This week, two cereal giants announced the return and the demise of two popular cereal brands in the US.
Missouri-based Post Holdings confirmed it is reviving the popular Oreo O's children's cereal, which initially debuted in 1998 and was on the shelf for a nearly decade before disappearing in 2007.
Meanwhile, General Mills has closed its newest cereal line, Tiny Toast, less than a year after its launch.
However, the Golden Valley-based company has not ditched the flavoured toast concept entirely and has incorporated it into the Toast Crunch family of brands.
According to Honey Bunches of Oats-maker Post, Oreo O's cereal – which will again feature cookie and crème bits – will be rolled out across the US in June for a SRP of $3.98 per box.
The Oreo brand is licensed by Mondelez.
Post also launched Cinnamon Pebbles at the beginning of the year, and a chocolate variation of Honey Bunches of Oats in 2016.
Ready-to-eat cereal accounts for 34% of the company’s $5bn in annual revenue.
The two Tiny Toast variants – rebranded Blueberry Toast Crunch and Strawberry Toast Crunch – began appearing on US shelves last month.

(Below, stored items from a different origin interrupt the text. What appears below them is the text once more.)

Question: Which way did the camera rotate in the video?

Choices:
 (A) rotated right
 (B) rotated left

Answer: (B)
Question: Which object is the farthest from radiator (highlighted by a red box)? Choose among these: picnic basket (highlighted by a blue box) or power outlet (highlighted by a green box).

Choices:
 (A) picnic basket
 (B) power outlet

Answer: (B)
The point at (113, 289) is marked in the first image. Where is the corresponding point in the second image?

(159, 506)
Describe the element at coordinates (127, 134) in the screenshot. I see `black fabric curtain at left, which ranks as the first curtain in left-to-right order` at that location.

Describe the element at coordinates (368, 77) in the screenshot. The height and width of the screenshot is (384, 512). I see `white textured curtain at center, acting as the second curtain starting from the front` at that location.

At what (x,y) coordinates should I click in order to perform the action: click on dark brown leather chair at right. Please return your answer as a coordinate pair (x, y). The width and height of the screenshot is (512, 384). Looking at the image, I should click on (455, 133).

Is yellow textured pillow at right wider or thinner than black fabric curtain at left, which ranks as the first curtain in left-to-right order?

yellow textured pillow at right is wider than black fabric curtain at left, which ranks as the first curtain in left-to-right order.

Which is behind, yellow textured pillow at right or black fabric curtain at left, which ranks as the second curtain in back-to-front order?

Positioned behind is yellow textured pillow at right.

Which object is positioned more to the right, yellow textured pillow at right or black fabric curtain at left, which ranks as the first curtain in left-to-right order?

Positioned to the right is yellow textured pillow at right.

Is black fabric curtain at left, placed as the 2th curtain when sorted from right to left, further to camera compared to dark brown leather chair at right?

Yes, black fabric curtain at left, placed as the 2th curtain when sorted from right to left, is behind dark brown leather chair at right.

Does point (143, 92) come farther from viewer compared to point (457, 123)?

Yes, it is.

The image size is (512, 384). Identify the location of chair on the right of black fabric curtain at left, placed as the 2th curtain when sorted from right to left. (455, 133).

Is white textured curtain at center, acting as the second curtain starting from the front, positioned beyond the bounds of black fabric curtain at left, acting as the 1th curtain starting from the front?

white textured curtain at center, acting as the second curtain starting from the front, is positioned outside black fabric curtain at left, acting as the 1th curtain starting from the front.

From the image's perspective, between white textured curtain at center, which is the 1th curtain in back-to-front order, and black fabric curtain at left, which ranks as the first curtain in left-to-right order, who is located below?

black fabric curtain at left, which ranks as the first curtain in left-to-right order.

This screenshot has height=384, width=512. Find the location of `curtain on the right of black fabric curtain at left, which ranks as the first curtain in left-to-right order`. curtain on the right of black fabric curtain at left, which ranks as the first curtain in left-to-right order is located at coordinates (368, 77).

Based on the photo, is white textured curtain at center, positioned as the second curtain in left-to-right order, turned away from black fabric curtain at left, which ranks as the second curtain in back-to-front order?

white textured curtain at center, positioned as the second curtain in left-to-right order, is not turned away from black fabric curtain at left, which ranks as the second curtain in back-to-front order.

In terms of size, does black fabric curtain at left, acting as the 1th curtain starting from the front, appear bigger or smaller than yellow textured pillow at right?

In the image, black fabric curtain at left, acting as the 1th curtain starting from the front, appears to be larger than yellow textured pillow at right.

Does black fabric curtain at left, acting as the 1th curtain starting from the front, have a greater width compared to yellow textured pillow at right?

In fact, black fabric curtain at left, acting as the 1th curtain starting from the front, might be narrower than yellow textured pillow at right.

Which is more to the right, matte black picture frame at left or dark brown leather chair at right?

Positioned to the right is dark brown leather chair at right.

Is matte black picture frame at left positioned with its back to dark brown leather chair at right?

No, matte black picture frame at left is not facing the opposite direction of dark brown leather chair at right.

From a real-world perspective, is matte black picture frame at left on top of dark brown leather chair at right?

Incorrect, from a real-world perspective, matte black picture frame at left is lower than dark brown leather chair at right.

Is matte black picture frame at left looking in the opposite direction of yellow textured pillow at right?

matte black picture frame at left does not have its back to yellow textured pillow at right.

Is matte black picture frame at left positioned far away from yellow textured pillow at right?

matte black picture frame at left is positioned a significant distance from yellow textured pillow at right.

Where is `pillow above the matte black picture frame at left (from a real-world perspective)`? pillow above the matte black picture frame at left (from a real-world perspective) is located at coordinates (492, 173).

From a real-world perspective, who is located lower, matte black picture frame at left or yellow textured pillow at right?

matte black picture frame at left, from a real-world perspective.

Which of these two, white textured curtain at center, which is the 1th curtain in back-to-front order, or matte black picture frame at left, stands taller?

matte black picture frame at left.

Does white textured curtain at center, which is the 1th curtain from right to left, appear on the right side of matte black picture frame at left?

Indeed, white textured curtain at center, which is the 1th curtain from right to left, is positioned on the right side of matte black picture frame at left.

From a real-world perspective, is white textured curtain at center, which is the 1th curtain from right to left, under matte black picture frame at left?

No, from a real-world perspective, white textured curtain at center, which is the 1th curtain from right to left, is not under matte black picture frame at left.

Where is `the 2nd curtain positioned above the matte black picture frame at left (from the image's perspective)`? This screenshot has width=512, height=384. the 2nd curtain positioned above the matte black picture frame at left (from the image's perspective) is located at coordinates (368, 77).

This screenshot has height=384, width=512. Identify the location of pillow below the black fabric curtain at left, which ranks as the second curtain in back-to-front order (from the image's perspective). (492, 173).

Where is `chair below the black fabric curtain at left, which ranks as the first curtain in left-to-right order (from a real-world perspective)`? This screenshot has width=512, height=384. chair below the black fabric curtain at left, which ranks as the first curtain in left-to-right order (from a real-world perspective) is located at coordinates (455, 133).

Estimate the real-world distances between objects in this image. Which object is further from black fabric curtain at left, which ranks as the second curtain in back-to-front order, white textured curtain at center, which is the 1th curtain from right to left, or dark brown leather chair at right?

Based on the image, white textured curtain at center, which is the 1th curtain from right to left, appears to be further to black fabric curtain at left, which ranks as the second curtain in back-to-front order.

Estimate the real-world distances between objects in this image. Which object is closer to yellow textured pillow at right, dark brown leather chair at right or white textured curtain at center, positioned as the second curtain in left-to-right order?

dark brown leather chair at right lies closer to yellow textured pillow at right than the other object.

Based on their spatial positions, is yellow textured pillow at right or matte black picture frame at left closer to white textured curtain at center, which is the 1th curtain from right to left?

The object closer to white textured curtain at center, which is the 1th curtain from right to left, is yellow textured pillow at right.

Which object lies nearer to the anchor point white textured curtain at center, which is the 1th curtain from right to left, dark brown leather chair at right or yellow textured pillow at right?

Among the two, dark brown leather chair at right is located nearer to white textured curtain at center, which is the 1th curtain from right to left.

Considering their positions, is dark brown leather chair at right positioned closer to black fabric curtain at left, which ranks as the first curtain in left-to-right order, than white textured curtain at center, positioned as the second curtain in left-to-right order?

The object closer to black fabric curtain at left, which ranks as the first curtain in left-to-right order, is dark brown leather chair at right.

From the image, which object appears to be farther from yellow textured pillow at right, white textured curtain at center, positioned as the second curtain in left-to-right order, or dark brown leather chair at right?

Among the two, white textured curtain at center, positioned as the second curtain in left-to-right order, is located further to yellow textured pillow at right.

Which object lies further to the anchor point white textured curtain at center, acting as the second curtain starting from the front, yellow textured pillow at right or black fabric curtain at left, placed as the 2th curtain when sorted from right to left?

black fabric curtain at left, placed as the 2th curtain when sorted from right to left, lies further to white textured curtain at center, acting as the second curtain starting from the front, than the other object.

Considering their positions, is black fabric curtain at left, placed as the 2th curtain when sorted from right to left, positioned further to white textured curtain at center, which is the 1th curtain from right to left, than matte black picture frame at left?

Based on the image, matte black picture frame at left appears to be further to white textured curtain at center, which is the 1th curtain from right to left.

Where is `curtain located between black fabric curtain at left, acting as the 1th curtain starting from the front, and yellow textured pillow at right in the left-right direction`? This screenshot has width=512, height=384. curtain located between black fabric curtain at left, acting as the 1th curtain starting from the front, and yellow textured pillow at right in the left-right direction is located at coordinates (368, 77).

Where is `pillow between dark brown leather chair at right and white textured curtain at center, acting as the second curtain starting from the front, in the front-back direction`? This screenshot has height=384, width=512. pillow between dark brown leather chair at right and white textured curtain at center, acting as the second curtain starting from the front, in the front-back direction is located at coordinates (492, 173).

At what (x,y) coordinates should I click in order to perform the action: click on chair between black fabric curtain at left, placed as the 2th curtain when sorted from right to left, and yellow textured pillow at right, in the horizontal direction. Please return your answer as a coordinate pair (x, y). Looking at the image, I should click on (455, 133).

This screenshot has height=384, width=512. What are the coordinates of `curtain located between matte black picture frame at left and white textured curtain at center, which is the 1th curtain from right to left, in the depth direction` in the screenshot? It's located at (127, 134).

The company has announced it will also introduce another variety, Apple Cinnamon Toast Crunch, later in June.
The three new varieties join French Toast Crunch, which was relaunched in 2014 after a seven-year hiatus.
The company declined to reveal sales figures, but, according to IRI, it sold more than 4.5m boxes of Tiny Toast in the US last year. However, Americans bought nearly 111m boxes of Cinnamon Toast Crunch in the same period.
Other data from Kantar shows the Tiny toast brand had a marketing spend of about $133,900 last year, while General Mills spent $36m on Cinnamon Toast Crunch.